On this date in 1902, Goparaju Ramachandra Rao, the Indian atheist leader known as Gora, was born into a high-caste Hindu family. He wrote in his autobiography, We Become Atheists, that he grew up “conventionally orthodox and superstitious.” He pursued a botany degree, eventually earning his master’s in botany at Presidency College in Madras. He and his wife Saraswathi were married in 1922 when she was only 10. Both their families were Orthodox Hindu, which dictated that girls must marry before puberty, until the Child Marriage Restraint Act was passed in 1935.
Gora was excommunicated by his family for his atheism and devoted his life to propagating it. In 1940 he and his wife co-founded the Atheist Centre in a small village in the Krishna district. On the eve of Independence in 1947, they moved it to Vijayawada. Gora wrote many books, including Atheism Questions and Answers, An Atheist Around the World, An Atheist with Gandhi, The Need of Atheism and Positive Atheism. From 1949 on he wrote a column on atheism and began publishing The Atheist, a monthly, in 1969.
The Goras organized the first “beef and pork friendship” gathering in 1972 to foster social cohesion. Among the hundreds who gathered, 138 people ate beef and pork together, including atheists, Hindus, Muslims and Christians.
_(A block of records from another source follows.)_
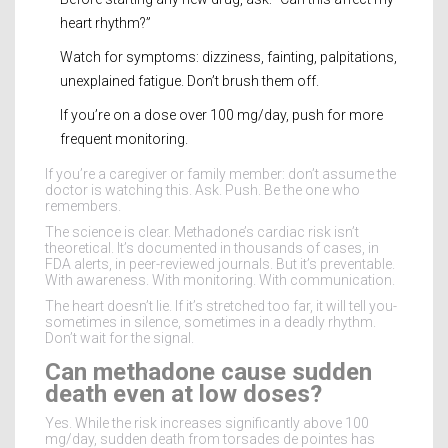
heart rhythm?”
Watch for symptoms: dizziness, fainting, palpitations,
unexplained fatigue. Don’t brush them off.
If you’re on a dose over 100 mg/day, push for more
frequent monitoring.
If you’re a caregiver or family member: don’t assume the
doctor is watching this. Ask. Push. Be the one who
remembers.
The science is clear. Methadone’s cardiac risk isn’t
theoretical. It’s documented in thousands of cases, in
FDA alerts, in peer-reviewed journals. But it’s preventable.
With awareness. With monitoring. With communication.
The heart doesn’t lie. If it’s stretched too far, it will tell you-
sometimes in silence, sometimes in a deadly rhythm.
Don’t wait for the signal.
Can methadone cause sudden
death even at low doses?
Yes. While the risk increases significantly above 100
mg/day, sudden death from torsades de pointes has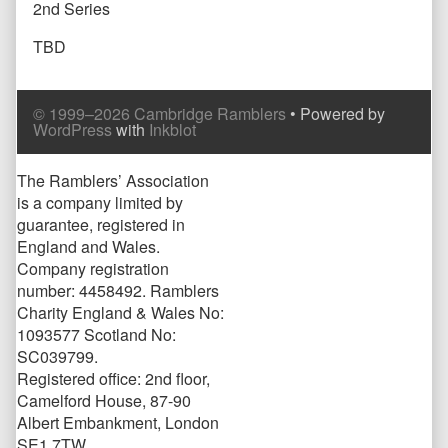
2nd Series
TBD
Comment
Comment
© 1999–2026 Cambridge Ramblers
• Powered by
Header
Footer
WordPress
with
Inkblot
Page
The Ramblers’ Association
is a company limited by
Footer
guarantee, registered in
England and Wales.
Company registration
number: 4458492. Ramblers
Charity England & Wales No:
1093577 Scotland No:
SC039799.
Registered office: 2nd floor,
Camelford House, 87-90
Albert Embankment, London
SE1 7TW.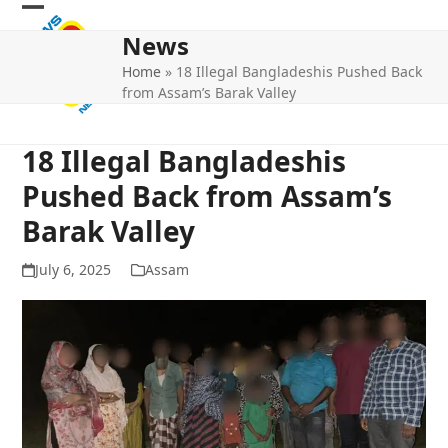
Skip
Open
Close
to
News
mobile
mobile
content
Home
»
18 Illegal Bangladeshis Pushed Back
menu
menu
from Assam’s Barak Valley
18 Illegal Bangladeshis
Pushed Back from Assam’s
Barak Valley
July 6, 2025
Assam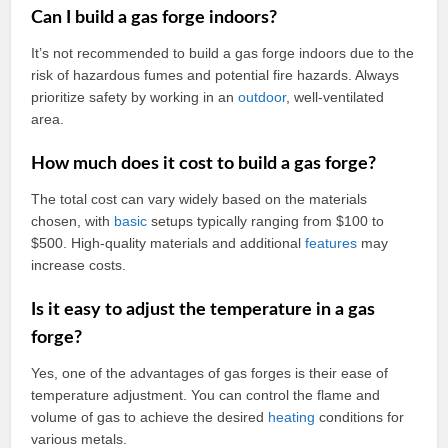
Can I build a gas forge indoors?
It’s not recommended to build a gas forge indoors due to the
risk of hazardous fumes and potential fire hazards. Always
prioritize safety by working in an
outdoor
, well-ventilated
area.
How much does it cost to build a gas forge?
The total cost can vary widely based on the materials
chosen, with
basic
setups typically ranging from $100 to
$500. High-quality materials and additional
features
may
increase costs.
Is it easy to adjust the temperature in a gas
forge?
Yes, one of the advantages of gas forges is their ease of
temperature adjustment. You can control the flame and
volume of gas to achieve the desired
heating
conditions for
various metals.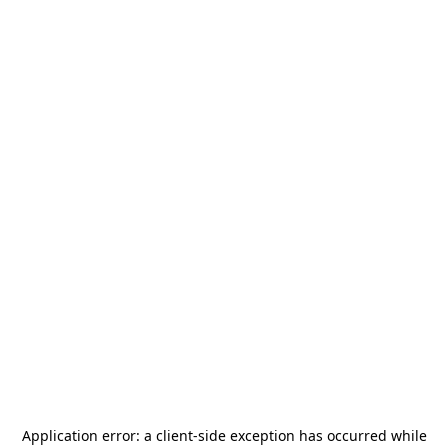
Application error: a
client
-side exception has occurred while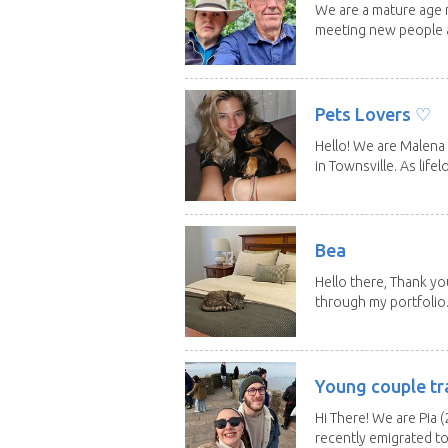
We are a mature age r
meeting new people a
Pets Lovers ♡
Hello! We are Malena 
in Townsville. As lifelo
Bea
Hello there, Thank yo
through my portfolio.
Young couple tr
Hi There! We are Pia (
recently emigrated to.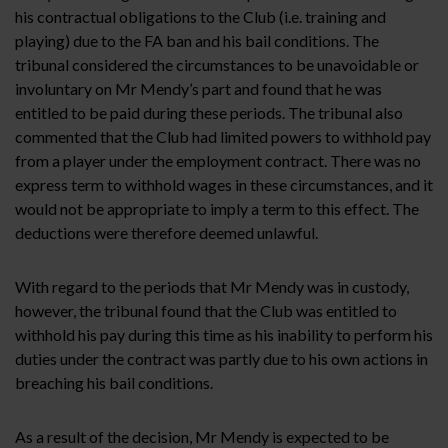
his contractual obligations to the Club (i.e. training and
playing) due to the FA ban and his bail conditions. The
tribunal considered the circumstances to be unavoidable or
involuntary on Mr Mendy’s part and found that he was
entitled to be paid during these periods. The tribunal also
commented that the Club had limited powers to withhold pay
from a player under the employment contract. There was no
express term to withhold wages in these circumstances, and it
would not be appropriate to imply a term to this effect. The
deductions were therefore deemed unlawful.
With regard to the periods that Mr Mendy was in custody,
however, the tribunal found that the Club was entitled to
withhold his pay during this time as his inability to perform his
duties under the contract was partly due to his own actions in
breaching his bail conditions.
As a result of the decision, Mr Mendy is expected to be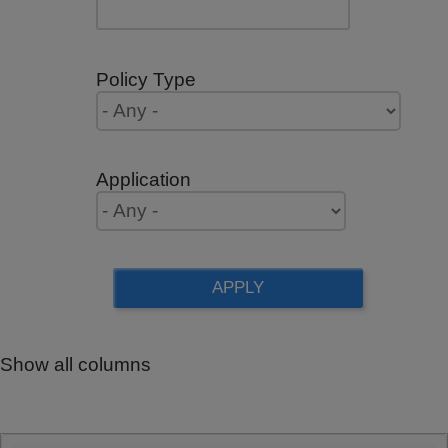
Policy Type
Application
Show all columns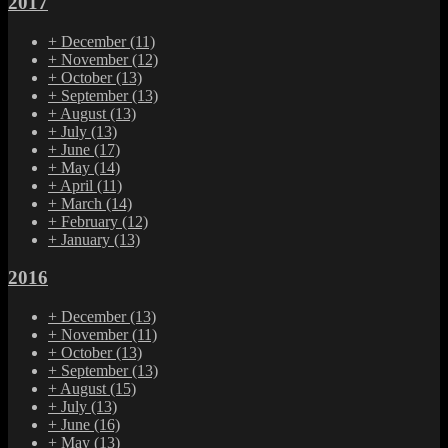
2017
+
December
(11)
+
November
(12)
+
October
(13)
+
September
(13)
+
August
(13)
+
July
(13)
+
June
(17)
+
May
(14)
+
April
(11)
+
March
(14)
+
February
(12)
+
January
(13)
2016
+
December
(13)
+
November
(11)
+
October
(13)
+
September
(13)
+
August
(15)
+
July
(13)
+
June
(16)
+
May
(13)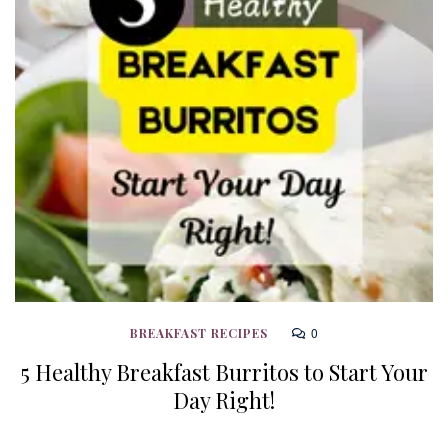
0
BREAKFAST RECIPES
5 Healthy Breakfast Burritos to Start Your
Day Right!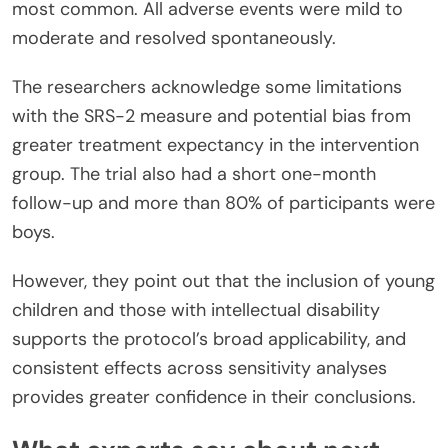
most common. All adverse events were mild to
moderate and resolved spontaneously.
The researchers acknowledge some limitations
with the SRS-2 measure and potential bias from
greater treatment expectancy in the intervention
group. The trial also had a short one-month
follow-up and more than 80% of participants were
boys.
However, they point out that the inclusion of young
children and those with intellectual disability
supports the protocol’s broad applicability, and
consistent effects across sensitivity analyses
provides greater confidence in their conclusions.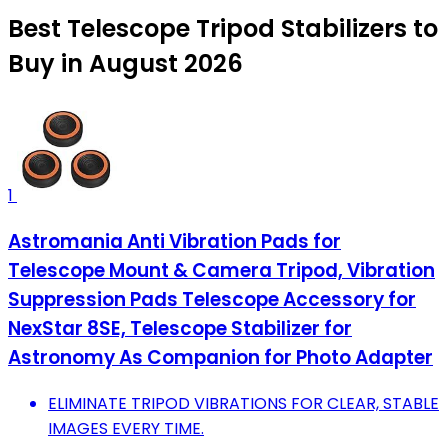
Best Telescope Tripod Stabilizers to
Buy in August 2026
1
Astromania Anti Vibration Pads for
Telescope Mount & Camera Tripod, Vibration
Suppression Pads Telescope Accessory for
NexStar 8SE, Telescope Stabilizer for
Astronomy As Companion for Photo Adapter
ELIMINATE TRIPOD VIBRATIONS FOR CLEAR, STABLE
IMAGES EVERY TIME.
His atheism dictated his campaign to abolish the caste system with its “untouchables” and the idea of “karma” or divine fate. The Atheist Centre provides counseling, promotes intercaste and casteless marriages (more than 500 have taken place there), works to abolish child marriages, provides aid to vulnerable women, educates against belief in witchcraft and sorcery and promotes sexual education and family planning. After Gora died in 1975, Saraswathi directed the center until her death in 2006. They had nine children.